Create and control multiple Julia processes remotely for distributed computing. Ships as a Julia stdlib.
https://docs.julialang.org/en/v1/stdlib/Distributed/
MIT License
23 stars 9 forks source link

Order dependent module loading with `Distributed` #56

Open vchuravy opened 5 years ago

vchuravy commented 5 years ago

Discovered by @ararslan in his quest to get Nanosoldier back online.

In distributed mode using X should make X available on the worker nodes as a root module so that remotecall(X.f) works without a @everywhere X.

This correctly works:

julia> using Distributed

julia> addprocs(2)
2-element Array{Int64,1}:
 2
 3

julia> @everywhere begin
       function log_require(mod::Base.PkgId)
         @info "Loading pkg $mod $(Base.root_module_exists(mod)) on proc $(myid())"
       end
       push!(Base.package_callbacks, log_require)
       end

julia> using BenchmarkTools
[ Info: Loading pkg JSON [682c06a0-de6a-54ab-a142-c8b1cf79cde6] true on proc 1
[ Info: Loading pkg JSON [682c06a0-de6a-54ab-a142-c8b1cf79cde6] true on proc 2
[ Info: Loading pkg JSON [682c06a0-de6a-54ab-a142-c8b1cf79cde6] true on proc 3
[ Info: Loading pkg BenchmarkTools [6e4b80f9-dd63-53aa-95a3-0cdb28fa8baf] true on proc 2
[ Info: Loading pkg BenchmarkTools [6e4b80f9-dd63-53aa-95a3-0cdb28fa8baf] true on proc 3
[ Info: Loading pkg BenchmarkTools [6e4b80f9-dd63-53aa-95a3-0cdb28fa8baf] true on proc 1

If the user says using X before addprocs we no longer trigger the callback on a subsequent using X, thereby triggering https://github.com/JuliaLang/julia/pull/28857#issuecomment-415590074

julia> using Distributed

julia> using BenchmarkTools

julia> addprocs(2)
2-element Array{Int64,1}:
 2
 3

julia> @everywhere begin
       function log_require(mod::Base.PkgId)
          @info "Loading pkg $mod $(Base.root_module_exists(mod)) on proc $(myid())"
      end
      push!(Base.package_callbacks, log_require)
      end

julia> using BenchmarkTools

julia> @everywhere using BenchmarkTools
[ Info: Loading pkg JSON [682c06a0-de6a-54ab-a142-c8b1cf79cde6] true on proc 2
[ Info: Loading pkg JSON [682c06a0-de6a-54ab-a142-c8b1cf79cde6] true on proc 3
[ Info: Loading pkg BenchmarkTools [6e4b80f9-dd63-53aa-95a3-0cdb28fa8baf] true on proc 2
[ Info: Loading pkg BenchmarkTools [6e4b80f9-dd63-53aa-95a3-0cdb28fa8baf] true on proc 3
affans commented 5 years ago

Is this related to https://github.com/JuliaLang/julia/issues/28781? It would be nice if it could fix that bug as well.
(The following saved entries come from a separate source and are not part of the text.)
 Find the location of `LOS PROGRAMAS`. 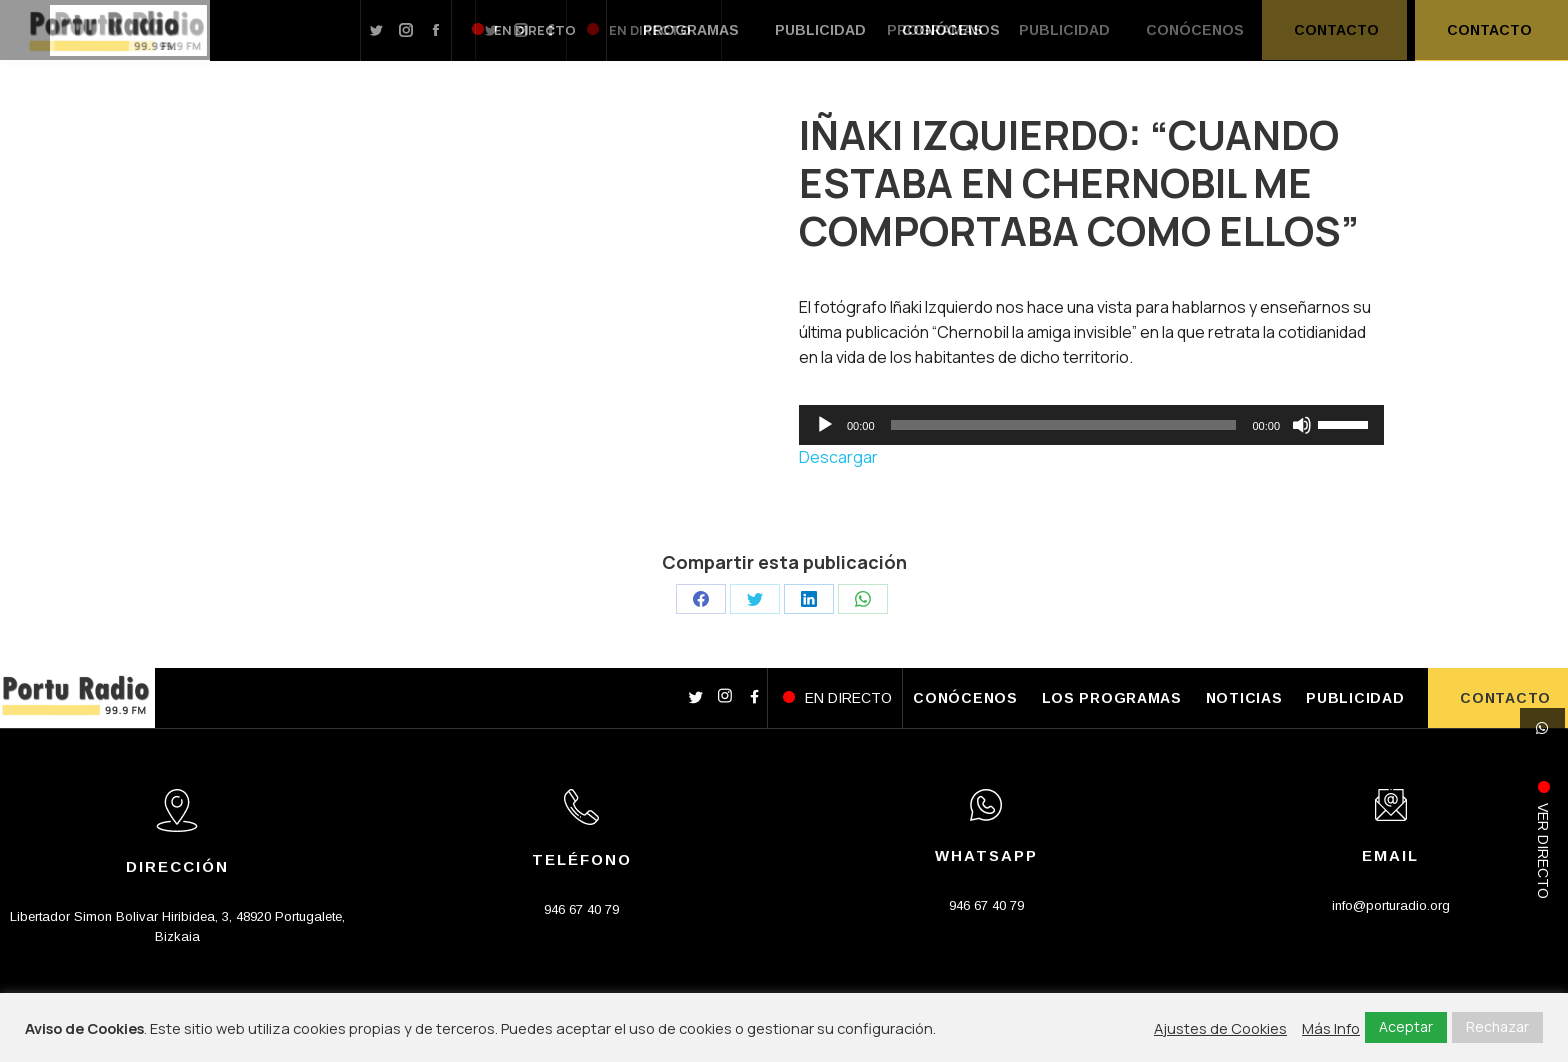

LOS PROGRAMAS is located at coordinates (1112, 698).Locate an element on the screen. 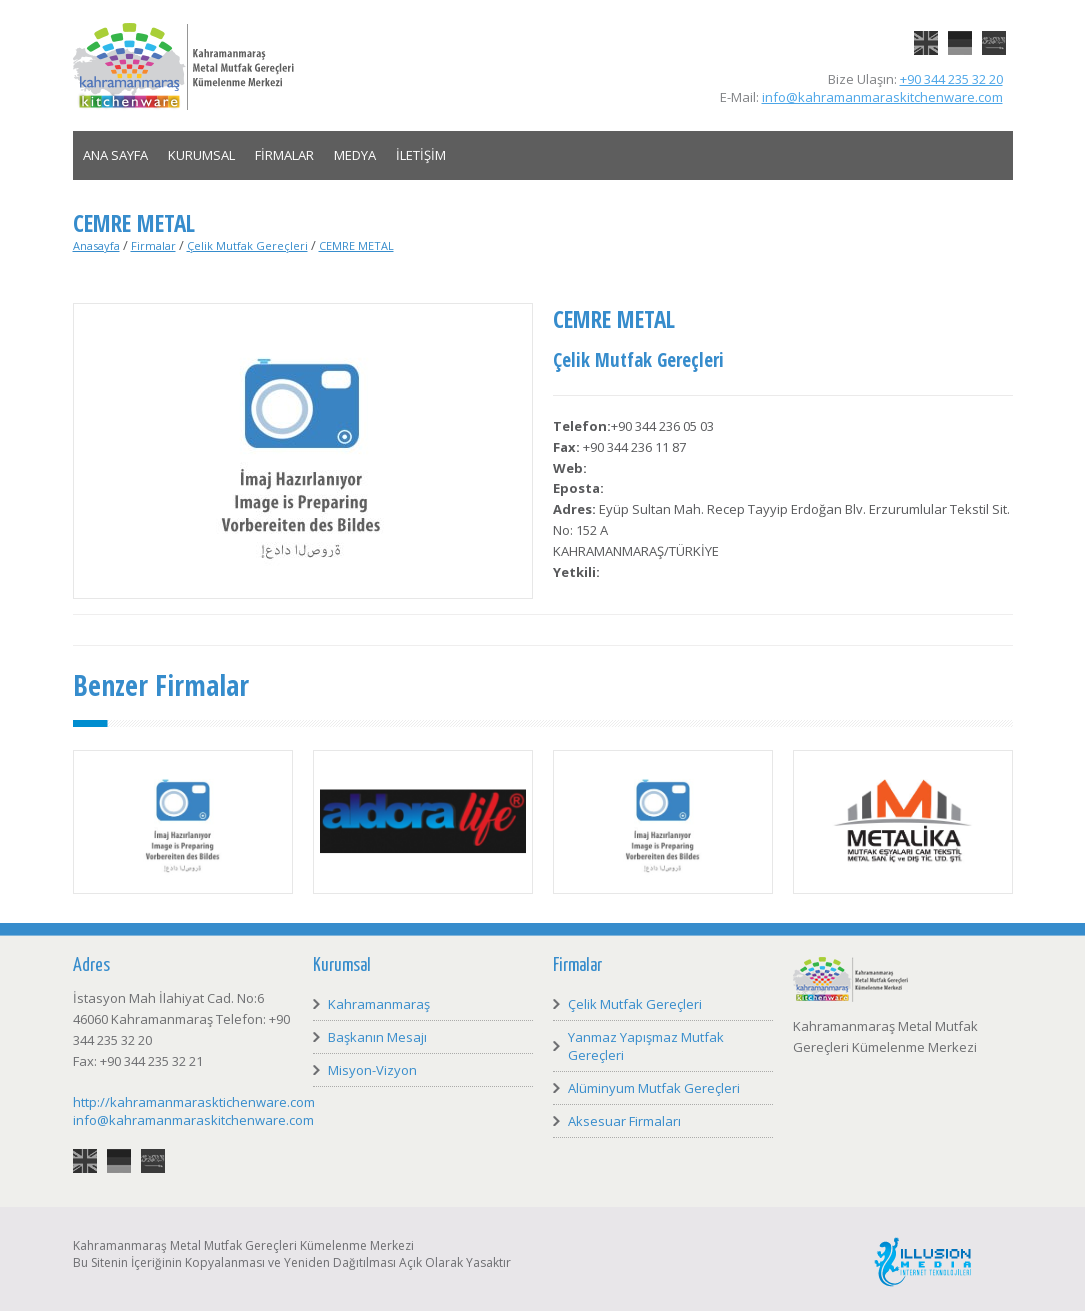 The height and width of the screenshot is (1311, 1085). ANA SAYFA is located at coordinates (115, 155).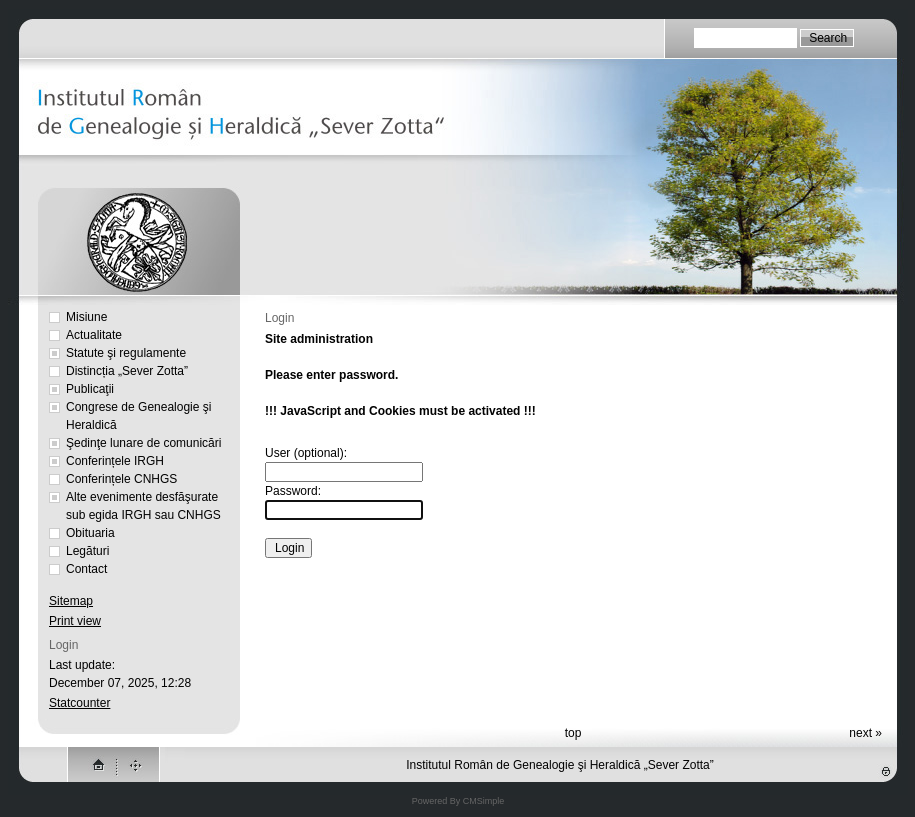  What do you see at coordinates (86, 569) in the screenshot?
I see `Contact` at bounding box center [86, 569].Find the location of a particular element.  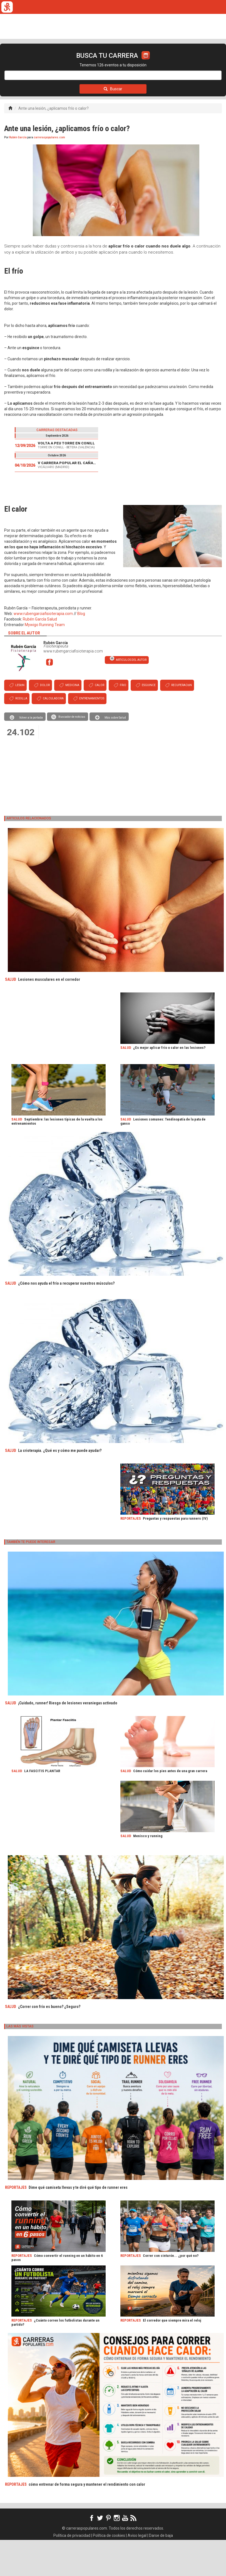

vchuravy commented 5 years ago

No that is orthogonal to this issue

timholy commented 5 years ago

I've sometimes wanted this. OTOH, a manual @everywhere using X specifies that all workers use X. But what if you don't want all workers knowing about X? For example, if I have n computational workers and 1 visualization worker, I don't really need/want to load Gtk.jl on all the workers. (This might be particularly relevant if the workers are headless and using Gtk throws an error without a display environment---I don't know if that's true, but just supposing.)